Kidnapper #2: Again? 
Homer Simpson: I have a bladder the size of a Brazil nut.
Kidnapper: Uh... We just call them nuts here.

Is that funny or what?
The second isn't actually a nut joke, come to think of it.  But it is a Brazilian joke, so you see there's just that one degree of separation. Okay.  It goes like this:

George Bush was receiving his daily report from his Defense Secretary, Donald Rumsfeld. 
During the report, Rumsfeld said; “And yesterday, three Brazilian soldiers were killed in Iraq.” George suddenly went pale, put his head in his hands and began to sweat profusely. 
His staff were astounded. They had never seen the president react like this to such a small loss. Then, after he had recovered slightly, the president brought his head up and quietly asked the aide next to him, "Just how many is a brazilian?" 



Good times.

Thursday, July 2, 2015

The Melancholy of Resistance by László Krasznahorkai: 2 Things

Thing 1:

" . . . he decided to demolish the few rarely used rickety old bridges that still existed between him and the world, to apply the rules of his earlier self-distancing from an ever more lawless society with even greater rigor, to leave this fatal stew to rot by itself and withdraw completely with only his friend for company."
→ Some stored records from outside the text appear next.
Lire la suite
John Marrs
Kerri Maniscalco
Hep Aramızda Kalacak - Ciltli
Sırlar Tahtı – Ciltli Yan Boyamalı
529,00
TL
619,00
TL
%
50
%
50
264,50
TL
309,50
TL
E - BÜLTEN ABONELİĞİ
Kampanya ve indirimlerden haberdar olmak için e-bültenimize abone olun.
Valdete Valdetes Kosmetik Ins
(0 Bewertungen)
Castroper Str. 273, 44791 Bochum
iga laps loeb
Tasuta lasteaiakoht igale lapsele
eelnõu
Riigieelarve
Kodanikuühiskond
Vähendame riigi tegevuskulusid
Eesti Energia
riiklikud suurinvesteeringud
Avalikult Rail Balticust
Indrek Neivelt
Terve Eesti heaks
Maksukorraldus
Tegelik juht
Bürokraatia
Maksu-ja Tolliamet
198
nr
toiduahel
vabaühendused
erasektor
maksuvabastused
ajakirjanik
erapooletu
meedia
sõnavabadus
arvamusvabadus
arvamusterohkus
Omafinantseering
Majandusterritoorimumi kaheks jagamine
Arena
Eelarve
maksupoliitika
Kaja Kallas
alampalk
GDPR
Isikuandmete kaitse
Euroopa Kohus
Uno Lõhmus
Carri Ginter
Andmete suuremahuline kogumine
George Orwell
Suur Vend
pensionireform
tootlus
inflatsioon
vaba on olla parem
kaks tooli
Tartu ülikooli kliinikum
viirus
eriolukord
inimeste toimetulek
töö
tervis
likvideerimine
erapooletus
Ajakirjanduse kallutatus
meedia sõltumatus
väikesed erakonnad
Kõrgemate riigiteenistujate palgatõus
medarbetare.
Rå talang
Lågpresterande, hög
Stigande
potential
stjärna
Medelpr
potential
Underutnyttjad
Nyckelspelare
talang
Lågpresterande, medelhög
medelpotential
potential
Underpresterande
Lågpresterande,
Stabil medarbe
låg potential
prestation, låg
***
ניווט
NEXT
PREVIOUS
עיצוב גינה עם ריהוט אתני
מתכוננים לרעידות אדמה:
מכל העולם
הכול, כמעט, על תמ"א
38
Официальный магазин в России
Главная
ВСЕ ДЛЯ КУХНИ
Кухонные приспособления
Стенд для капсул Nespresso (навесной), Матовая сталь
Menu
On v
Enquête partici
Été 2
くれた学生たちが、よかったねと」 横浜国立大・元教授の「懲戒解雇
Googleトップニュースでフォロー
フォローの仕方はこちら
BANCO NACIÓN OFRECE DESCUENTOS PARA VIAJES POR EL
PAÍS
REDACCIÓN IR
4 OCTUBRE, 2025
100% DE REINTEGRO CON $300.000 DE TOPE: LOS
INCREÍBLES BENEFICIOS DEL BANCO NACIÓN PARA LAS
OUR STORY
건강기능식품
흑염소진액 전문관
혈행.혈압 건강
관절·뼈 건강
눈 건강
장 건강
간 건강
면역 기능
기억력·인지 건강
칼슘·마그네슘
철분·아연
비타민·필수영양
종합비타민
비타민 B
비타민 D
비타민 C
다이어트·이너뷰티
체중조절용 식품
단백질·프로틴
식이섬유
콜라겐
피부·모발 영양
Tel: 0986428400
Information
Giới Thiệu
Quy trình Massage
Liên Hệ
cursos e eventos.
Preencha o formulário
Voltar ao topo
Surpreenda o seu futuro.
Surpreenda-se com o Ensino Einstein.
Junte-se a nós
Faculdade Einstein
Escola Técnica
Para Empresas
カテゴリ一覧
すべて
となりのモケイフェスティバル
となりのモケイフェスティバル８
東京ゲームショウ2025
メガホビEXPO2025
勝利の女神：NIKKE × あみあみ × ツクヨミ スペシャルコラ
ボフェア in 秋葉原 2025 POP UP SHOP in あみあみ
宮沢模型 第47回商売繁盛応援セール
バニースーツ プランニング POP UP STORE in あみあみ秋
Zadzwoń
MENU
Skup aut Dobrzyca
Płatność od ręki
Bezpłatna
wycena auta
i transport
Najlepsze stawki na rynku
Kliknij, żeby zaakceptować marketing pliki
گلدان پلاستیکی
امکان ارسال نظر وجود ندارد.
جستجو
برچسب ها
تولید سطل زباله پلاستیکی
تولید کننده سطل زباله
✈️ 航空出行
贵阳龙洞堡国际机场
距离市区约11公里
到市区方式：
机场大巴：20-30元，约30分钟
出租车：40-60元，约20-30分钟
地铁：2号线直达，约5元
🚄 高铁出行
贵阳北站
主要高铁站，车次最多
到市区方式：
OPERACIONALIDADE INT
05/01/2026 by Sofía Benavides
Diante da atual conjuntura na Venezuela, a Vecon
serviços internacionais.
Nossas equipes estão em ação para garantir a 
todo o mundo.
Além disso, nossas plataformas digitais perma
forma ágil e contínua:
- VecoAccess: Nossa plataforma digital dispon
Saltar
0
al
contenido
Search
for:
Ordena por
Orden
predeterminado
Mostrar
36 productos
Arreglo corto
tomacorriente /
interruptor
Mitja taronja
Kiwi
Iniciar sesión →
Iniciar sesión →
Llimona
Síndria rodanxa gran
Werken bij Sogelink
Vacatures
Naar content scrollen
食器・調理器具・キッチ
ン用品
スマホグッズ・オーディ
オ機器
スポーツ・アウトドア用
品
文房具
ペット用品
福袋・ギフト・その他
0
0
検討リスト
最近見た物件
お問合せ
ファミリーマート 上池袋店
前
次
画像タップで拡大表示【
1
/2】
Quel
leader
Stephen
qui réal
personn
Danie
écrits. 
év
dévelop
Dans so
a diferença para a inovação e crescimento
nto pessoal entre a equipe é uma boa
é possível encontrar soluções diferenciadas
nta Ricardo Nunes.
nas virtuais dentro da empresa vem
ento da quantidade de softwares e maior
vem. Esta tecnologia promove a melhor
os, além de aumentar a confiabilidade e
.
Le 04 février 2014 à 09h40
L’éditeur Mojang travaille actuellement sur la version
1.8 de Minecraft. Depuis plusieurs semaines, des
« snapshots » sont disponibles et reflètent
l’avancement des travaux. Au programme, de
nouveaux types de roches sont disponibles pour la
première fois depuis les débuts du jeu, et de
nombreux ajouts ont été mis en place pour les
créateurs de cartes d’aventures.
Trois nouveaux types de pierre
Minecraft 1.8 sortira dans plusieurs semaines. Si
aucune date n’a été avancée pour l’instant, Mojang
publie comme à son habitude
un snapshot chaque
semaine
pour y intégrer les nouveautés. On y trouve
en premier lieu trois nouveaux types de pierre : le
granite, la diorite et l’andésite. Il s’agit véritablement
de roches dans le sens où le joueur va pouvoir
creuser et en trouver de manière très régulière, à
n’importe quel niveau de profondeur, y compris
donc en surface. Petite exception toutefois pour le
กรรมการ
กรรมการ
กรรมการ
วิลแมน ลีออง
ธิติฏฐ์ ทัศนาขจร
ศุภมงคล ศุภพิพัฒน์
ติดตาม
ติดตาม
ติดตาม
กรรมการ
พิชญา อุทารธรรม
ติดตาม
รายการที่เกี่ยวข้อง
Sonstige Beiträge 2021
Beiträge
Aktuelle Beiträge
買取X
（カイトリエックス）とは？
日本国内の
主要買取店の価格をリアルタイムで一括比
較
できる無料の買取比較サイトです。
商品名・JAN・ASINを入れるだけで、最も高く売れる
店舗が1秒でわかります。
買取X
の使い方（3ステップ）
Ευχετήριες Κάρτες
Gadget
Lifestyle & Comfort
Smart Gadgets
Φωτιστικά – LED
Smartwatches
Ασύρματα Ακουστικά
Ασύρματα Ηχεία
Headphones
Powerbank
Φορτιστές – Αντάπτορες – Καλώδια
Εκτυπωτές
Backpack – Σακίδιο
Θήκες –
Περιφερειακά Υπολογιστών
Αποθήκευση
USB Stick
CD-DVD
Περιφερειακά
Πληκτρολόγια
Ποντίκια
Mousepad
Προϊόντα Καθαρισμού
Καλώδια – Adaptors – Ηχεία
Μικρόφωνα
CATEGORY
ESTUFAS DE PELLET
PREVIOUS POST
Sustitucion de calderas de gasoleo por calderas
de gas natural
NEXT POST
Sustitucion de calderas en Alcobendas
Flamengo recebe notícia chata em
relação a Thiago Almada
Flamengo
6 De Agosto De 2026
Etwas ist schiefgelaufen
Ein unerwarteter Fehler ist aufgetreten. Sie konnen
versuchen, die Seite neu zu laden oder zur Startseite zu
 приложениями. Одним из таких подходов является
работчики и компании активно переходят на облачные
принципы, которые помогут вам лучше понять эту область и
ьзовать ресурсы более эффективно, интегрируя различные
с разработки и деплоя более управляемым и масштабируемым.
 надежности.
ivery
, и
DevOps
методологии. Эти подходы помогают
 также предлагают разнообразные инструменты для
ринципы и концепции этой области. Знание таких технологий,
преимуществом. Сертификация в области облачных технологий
Third try to comment on the above.  None of it quite right, so just this:  I know the feeling, but haven't started burning in earnest.

Thing 2:


" . . . his home . . . where the tiniest thing possessed some significance . . . . "

What a lovely way to describe the importance and meaning of home.  Yes, as a matter of fact, I DO need that broken Gorton's bobblehead.